Task brief
This exercise calls for an exact copy of the listing, with no pictures kept.

Data block
☆ ☆ ☆ ☆ ☆
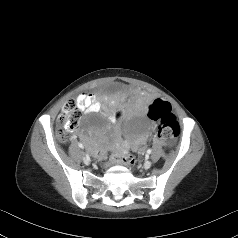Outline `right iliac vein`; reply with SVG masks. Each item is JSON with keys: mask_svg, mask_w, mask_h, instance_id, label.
<instances>
[{"mask_svg": "<svg viewBox=\"0 0 238 238\" xmlns=\"http://www.w3.org/2000/svg\"><path fill=\"white\" fill-rule=\"evenodd\" d=\"M82 161H83L84 165H86V166L90 165V162H88L86 158H82Z\"/></svg>", "mask_w": 238, "mask_h": 238, "instance_id": "1", "label": "right iliac vein"}]
</instances>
☆ ☆ ☆ ☆ ☆
Output for this task
Outline `right iliac vein`; reply with SVG masks. Each item is JSON with keys: mask_svg, mask_w, mask_h, instance_id, label.
<instances>
[{"mask_svg": "<svg viewBox=\"0 0 238 238\" xmlns=\"http://www.w3.org/2000/svg\"><path fill=\"white\" fill-rule=\"evenodd\" d=\"M82 161H83L84 165H86V166L90 165V162H88L86 158H82Z\"/></svg>", "mask_w": 238, "mask_h": 238, "instance_id": "1", "label": "right iliac vein"}]
</instances>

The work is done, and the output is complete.